Your assignment: Work out how many lines of the listing below contain the word "Certificate". Respond with that number only.
── Supplied records
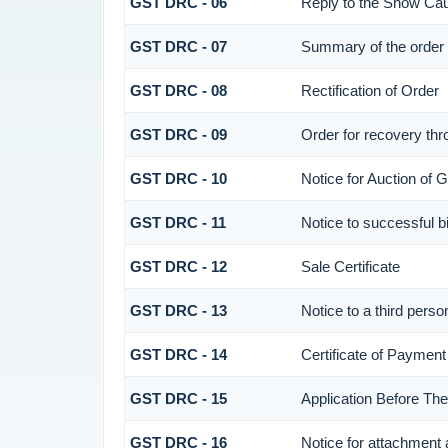
GST DRC - 06
Reply to the Show Ca
GST DRC - 07
Summary of the order
GST DRC - 08
Rectification of Order
GST DRC - 09
Order for recovery thr
GST DRC - 10
Notice for Auction of G
GST DRC - 11
Notice to successful b
GST DRC - 12
Sale Certificate
GST DRC - 13
Notice to a third perso
GST DRC - 14
Certificate of Payment
GST DRC - 15
Application Before Th
GST DRC - 16
Notice for attachment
────
Answer section: 2